I’m really trying to get into that whole one hundred days of happiness thing that I see all of my friends doing on Facebook. Everyone just,looks so genuinely happy. Like my friend Bill had a photo up the other day, it was of him holding a movie ticket, and he wrote, “Just had a great time at the movies! #daysix #100happydays.”
And so I was like, that’s cool, I want in. So I went to the movie theater, and I really wanted to see that movie where Scarlett Johansen is that alien, where she goes around a kidnaps people. But I couldn’t remember what the name of the movie was, so when I got to the ticket machine, I just bought a ticket for the first Scarlett Johansen movie that I saw. And it wasn’t the right movie, this one was all about her getting super brain powers, and Morgan Freeman was in it. I tried taking a photo of the ticket stub anyway, but why would I lie about being happy if I was anything but?

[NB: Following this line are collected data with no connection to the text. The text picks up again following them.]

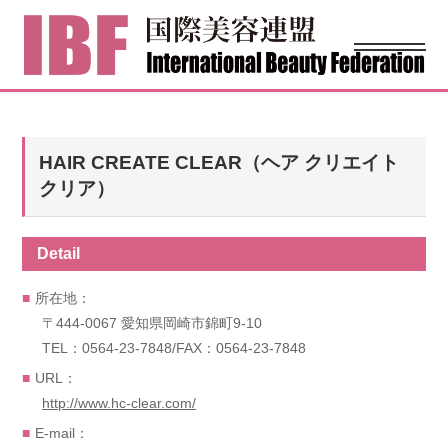
HAIR CREATE CLEAR（ヘア クリエイト
クリア）
Detail
所在地：
〒444-0067 愛知県岡崎市錦町9-10
TEL：0564-23-7848/FAX：0564-23-7848
URL：
http://www.hc-clear.com/
E-mail：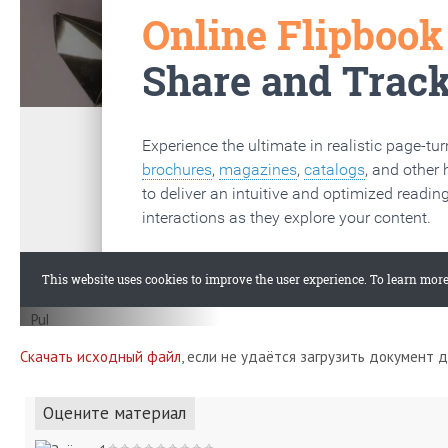
Скачать исходный файл
, если не удаётся загрузить документ 
Оцените материал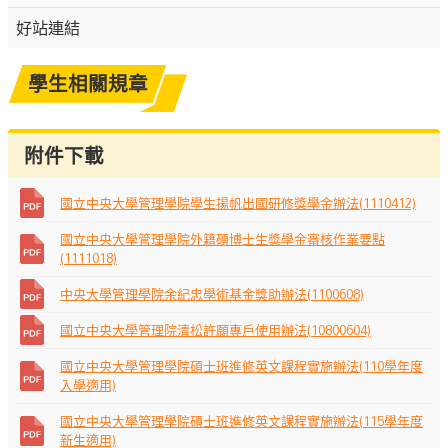
好站連結
學生相關規章
附件下載
國立中央大學管理學院學生揚帆出國研修獎學金辦法(1110412)
國立中央大學管理學院外籍碩博士生獎學金審核作業要點
(1111018)
中央大學管理學院余紀忠學術基金獎助辦法(1100608)
國立中央大學管理院清松許願專戶使用辦法(10800604)
國立中央大學管理學院碩士班進修英文課程實施辦法(110學年度
入學適用)
國立中央大學管理學院碩士班進修英文課程實施辦法(115學年度
新生適用)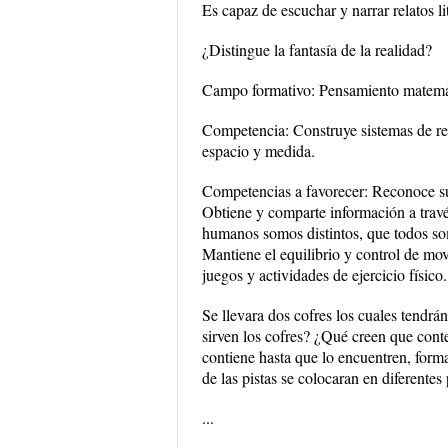
Es capaz de escuchar y narrar relatos li
¿Distingue la fantasía de la realidad?
Campo formativo: Pensamiento matemá
Competencia: Construye sistemas de ref
espacio y medida.
Competencias a favorecer: Reconoce su
Obtiene y comparte información a travé
humanos somos distintos, que todos so
Mantiene el equilibrio y control de mov
juegos y actividades de ejercicio físico.
Se llevara dos cofres los cuales tendr
sirven los cofres? ¿Qué creen que con
contiene hasta que lo encuentren, forma
de las pistas se colocaran en diferentes 
...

No, if I was going to do this, I was going to do it right, from day one. And so the next day I was online and one of my coworkers put on Instagram this picture of a burrito: “nomnomnom so happy, me so happy, #daythirtyfive #100 …” you get the point, right? So I was like, yeah, burritos sound awesome, like just what I need to kick-start these next hundred days.

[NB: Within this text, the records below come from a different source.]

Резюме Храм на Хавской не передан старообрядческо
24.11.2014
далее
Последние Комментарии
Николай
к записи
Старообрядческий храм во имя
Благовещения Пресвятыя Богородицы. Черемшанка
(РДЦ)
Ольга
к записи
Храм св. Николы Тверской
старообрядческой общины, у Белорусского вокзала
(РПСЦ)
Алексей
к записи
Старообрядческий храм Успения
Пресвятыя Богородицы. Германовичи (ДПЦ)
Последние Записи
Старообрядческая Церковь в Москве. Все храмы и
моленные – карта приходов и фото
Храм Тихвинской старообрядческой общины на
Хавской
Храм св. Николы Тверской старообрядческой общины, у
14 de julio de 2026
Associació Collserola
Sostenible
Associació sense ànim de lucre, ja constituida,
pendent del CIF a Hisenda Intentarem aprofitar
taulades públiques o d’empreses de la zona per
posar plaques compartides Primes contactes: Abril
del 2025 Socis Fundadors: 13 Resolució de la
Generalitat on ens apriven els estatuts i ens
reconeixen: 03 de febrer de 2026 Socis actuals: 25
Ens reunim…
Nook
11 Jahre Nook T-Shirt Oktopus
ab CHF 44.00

When I went to the Mexican place by my house though, I don’t know if the guy was messing me though, because I asked him, “Hey listen man, can I get no rice on that burrito? Just, yeah, pork is cool, I like spicy, but please, no rice.” And he was like, “You got it boss.” But then when I went home, I took the burrito out of the bag and knew something was wrong right away, just holding it in my hand, it felt way too light, like very airy. I knew there had to have been rice in there.
And yeah, it was like all rice. I took a bite, I took another bite, hoping that maybe there was just a little rice, maybe just unevenly distributed, concentrated right in that one bite. But no, I unwrapped it after a third bite and it was like ninety percent rice, five percent iceberg letter, four percent tortilla, and then trace elements of pork and salsa.
Whatever, I wasn’t going to go back and get in this guy’s face, OK, I didn’t want to get banned from the Mexican place or anything. But I wasn’t happy about it. I tried getting over it, just watching some TV, relaxing on the couch, but I couldn’t get happy. I looked up online, “How to force yourself to be happy,” and the first thing that came up was, “Why don’t you try smiling? Often times, if you smile, even if you’re not happy, the muscles in your mouth signal your brain to start releasing endorphins!”
And so, yeah, I gave it a shot, I started smiling, I don’t know how long I was supposed to hold it for though, but after like a minute, a minute in a half, I definitely wasn’t any happier, and the sides of my face started to hurt. Two days, two decidedly unhappy days. I resolved to commit to the first day of happiness starting the next day.
I woke up and checked my Twitter feed, and one of the Internet celebrities that I follow had a picture of a glass of wine, the same day twelve hashtag, the same one hundred days of blah, blah, blah. I was just about to give up on the whole thing, but then I thought, well, why not? I was off for the whole day. Why not kick back with a glass of wine? It might be just the thing to get the happiness started.
So I opened a bottle of wine, and then I had a couple of beers, and then at some point my friend Bill came over and things got a little fuzzy after that. But it must have worked, because when I came to the next day, I checked out my news feed, and there it was, it was me. I had taken all of these selfies, and I kept writing about how happy I was, “Look at me!” my status update said, “Day 100! I did it!”
And I’m telling you, I got like close to sixty likes. “So happy for you Rob #100days!” random people that I hadn’t talked to in years were congratulating me on a job well done. And why correct them? I definitely felt happier. It totally worked. I just had to get over myself, get past my hang-ups and let loose. I can’t recommend it enough. To anybody on the fence, just take the plunge, OK, don’t even second-guess yourself. Just be happy for a hundred days. OK? It’s awesome. #Happy.